MONTPELIER — The state of Vermont has reached a punishing settlement with the man who became famous not for his role in helping to craft President Barack Obama’s Affordable Care Act — but his remarks boasting about how a lack of transparency was crucial to the passage of the sweeping health care bill.

Word of the settlement, stemming from the discovery of economic consultant Jonathan Gruber’s bogus billing practices, trickled out from Vermont Attorney General T.J. Donovan’s office on Friday afternoon.

Investigators alleged Gruber defrauded the state while slapping together a single-payer health care plan for the Vermont, called Green Mountain Care.

In a press release outlining the terms of the settlement, Donovan’s office announced that the Massachusetts Institute of Technology professor has “agreed to forgo any further payment that might be due from the state under the contract, including $90,000 outstanding for retaining amounts and unpaid research time.”

The settlement means Gruber is essentially barred from performing any further consulting work with the state of Vermont, while prosecutors in exchange will not charge him with violating the state’s Civil False Claims Act, which Donovan determined that Gruber ran afoul of.

“Dr.

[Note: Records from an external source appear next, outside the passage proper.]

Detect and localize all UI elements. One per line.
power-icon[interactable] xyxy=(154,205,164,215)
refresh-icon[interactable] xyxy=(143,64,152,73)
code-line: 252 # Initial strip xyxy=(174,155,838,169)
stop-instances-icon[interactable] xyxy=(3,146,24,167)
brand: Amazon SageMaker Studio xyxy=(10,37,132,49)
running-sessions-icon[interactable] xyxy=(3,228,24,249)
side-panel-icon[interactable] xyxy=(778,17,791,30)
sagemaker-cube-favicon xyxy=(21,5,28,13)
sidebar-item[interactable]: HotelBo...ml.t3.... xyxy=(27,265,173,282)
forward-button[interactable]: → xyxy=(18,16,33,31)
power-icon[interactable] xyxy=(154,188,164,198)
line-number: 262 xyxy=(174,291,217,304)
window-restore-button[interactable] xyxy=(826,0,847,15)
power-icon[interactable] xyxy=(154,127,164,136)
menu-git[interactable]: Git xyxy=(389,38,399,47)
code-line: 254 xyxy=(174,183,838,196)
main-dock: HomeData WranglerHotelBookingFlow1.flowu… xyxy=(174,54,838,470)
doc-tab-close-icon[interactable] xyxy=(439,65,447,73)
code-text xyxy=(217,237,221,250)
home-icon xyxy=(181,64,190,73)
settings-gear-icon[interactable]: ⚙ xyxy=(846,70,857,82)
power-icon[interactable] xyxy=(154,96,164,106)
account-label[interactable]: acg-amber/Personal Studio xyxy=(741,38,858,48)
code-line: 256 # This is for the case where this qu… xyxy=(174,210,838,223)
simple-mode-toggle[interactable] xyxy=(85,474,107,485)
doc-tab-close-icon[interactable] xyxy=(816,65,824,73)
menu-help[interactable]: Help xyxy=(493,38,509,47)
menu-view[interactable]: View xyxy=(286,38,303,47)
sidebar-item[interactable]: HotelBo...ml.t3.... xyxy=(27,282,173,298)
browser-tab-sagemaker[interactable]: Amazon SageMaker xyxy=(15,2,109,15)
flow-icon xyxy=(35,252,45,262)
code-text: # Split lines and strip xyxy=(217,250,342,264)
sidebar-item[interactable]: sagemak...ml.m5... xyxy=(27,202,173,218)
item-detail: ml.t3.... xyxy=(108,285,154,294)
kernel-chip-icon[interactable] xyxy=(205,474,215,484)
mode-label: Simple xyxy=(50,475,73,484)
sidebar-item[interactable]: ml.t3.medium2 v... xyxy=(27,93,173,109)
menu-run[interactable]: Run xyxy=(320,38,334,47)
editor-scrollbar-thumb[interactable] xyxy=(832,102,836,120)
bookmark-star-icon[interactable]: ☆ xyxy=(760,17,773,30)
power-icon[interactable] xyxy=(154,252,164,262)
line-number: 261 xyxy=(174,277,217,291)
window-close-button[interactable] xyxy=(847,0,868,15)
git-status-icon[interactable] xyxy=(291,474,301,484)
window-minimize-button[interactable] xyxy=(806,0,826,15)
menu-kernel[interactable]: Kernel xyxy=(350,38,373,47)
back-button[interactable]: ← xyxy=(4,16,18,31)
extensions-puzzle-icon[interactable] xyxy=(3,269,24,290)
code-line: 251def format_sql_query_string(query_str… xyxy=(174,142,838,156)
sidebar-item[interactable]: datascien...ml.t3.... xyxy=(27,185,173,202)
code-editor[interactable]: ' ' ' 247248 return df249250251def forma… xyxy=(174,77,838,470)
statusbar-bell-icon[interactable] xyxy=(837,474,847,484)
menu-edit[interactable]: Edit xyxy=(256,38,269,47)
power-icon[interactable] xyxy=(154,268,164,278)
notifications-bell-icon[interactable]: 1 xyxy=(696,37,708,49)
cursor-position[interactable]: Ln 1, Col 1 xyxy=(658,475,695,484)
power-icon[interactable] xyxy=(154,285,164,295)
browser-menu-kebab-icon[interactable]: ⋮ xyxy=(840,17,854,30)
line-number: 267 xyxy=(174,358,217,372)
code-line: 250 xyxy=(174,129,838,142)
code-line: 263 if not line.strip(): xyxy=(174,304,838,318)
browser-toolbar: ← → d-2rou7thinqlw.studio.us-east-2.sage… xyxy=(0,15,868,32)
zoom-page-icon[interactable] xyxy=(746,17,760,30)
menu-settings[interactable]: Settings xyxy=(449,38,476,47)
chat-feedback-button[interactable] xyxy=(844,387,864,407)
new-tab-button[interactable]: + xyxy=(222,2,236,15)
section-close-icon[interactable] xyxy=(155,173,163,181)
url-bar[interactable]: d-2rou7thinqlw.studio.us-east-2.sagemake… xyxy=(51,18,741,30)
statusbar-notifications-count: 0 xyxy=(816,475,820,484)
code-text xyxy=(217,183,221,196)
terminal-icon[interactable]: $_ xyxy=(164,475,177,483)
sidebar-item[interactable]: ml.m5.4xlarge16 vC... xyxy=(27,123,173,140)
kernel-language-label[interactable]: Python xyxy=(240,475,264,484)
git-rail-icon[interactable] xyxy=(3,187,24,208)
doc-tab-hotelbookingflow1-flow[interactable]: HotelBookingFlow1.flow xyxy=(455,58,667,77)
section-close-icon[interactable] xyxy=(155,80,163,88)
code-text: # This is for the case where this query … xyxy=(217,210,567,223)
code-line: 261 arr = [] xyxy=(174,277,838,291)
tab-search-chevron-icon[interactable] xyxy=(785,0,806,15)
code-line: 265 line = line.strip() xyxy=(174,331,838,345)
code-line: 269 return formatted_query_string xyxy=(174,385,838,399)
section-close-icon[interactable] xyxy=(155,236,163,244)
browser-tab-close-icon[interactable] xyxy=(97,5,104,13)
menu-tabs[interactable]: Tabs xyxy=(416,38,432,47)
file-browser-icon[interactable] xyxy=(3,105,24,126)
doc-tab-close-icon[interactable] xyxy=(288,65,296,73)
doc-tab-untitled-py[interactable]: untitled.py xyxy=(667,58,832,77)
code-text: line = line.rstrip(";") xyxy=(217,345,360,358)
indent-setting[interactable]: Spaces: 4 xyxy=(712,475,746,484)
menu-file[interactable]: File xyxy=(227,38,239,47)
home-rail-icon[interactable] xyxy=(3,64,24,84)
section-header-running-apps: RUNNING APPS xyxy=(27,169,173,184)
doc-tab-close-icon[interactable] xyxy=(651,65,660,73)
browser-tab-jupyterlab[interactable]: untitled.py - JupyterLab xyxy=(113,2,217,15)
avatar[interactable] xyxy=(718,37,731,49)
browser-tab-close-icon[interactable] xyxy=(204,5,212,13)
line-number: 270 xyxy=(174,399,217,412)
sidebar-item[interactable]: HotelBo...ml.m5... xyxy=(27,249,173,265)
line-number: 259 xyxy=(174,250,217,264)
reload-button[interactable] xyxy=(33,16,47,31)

Gruber’s personal services contract with the State was a standard ‘time and materials’ contract which specified that Gruber would be paid only for services actually performed and required Gruber to submit monthly invoices describing the work performed and the amounts billed for such work,” Donovan’s release stated. “The Office’s investigation revealed that Gruber submitted at least two invoices that were false with respect to the amount of work performed by Gruber’s research assistant.

“Further, the supporting documentation provided by Gruber did not reflect the actual hours worked by the research assistant, nor did the assistant keep records accurately reflecting the hours he devoted to the state project.”

According to the settlement agreement, Gruber had inked in 2014 a maximum-$450,000 contract with Vermont in return for his research on a proposed single-payer health care system, which was subsequently scrapped.

Gruber had been earning $500 per hour from the state, while his research assists had netted $100 per hour, according to state records.  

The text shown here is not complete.